Task to complete: From the first line to the last, write out the records exactly, leaving out images.

Entries supplied:
☆ ☆ ☆
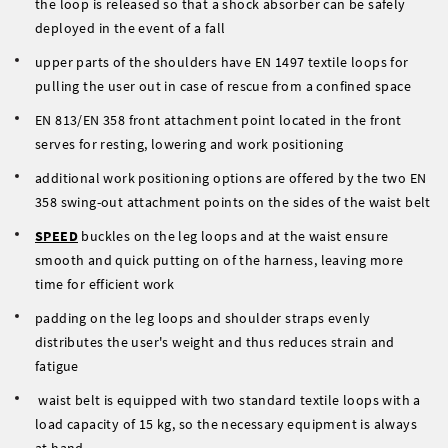
the loop is released so that a shock absorber can be safely
deployed in the event of a fall
upper parts of the shoulders have EN 1497 textile loops for
pulling the user out in case of rescue from a confined space
EN 813/EN 358 front attachment point located in the front
serves for resting, lowering and work positioning
additional work positioning options are offered by the two EN
358 swing-out attachment points on the sides of the waist belt
SPEED
buckles on the leg loops and at the waist ensure
smooth and quick putting on of the harness, leaving more
time for efficient work
padding on the leg loops and shoulder straps evenly
distributes the user's weight and thus reduces strain and
fatigue
waist belt is equipped with two standard textile loops with a
load capacity of 15 kg, so the necessary equipment is always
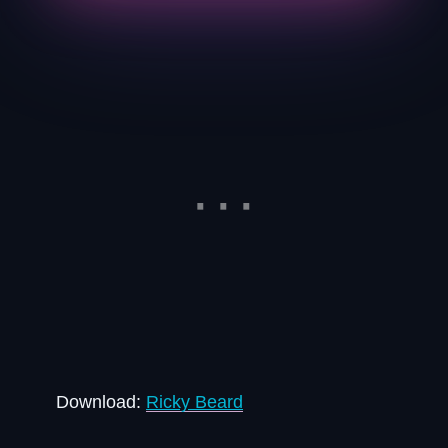
Download:
Ricky Beard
☆ ☆ ☆
Solution to this task:
the loop is released so that a shock absorber can be safely
deployed in the event of a fall
upper parts of the shoulders have EN 1497 textile loops for
pulling the user out in case of rescue from a confined space
EN 813/EN 358 front attachment point located in the front
serves for resting, lowering and work positioning
additional work positioning options are offered by the two EN
358 swing-out attachment points on the sides of the waist belt
SPEED
buckles on the leg loops and at the waist ensure
smooth and quick putting on of the harness, leaving more
time for efficient work
padding on the leg loops and shoulder straps evenly
distributes the user's weight and thus reduces strain and
fatigue
waist belt is equipped with two standard textile loops with a
load capacity of 15 kg, so the necessary equipment is always
Download:
Ricky Beard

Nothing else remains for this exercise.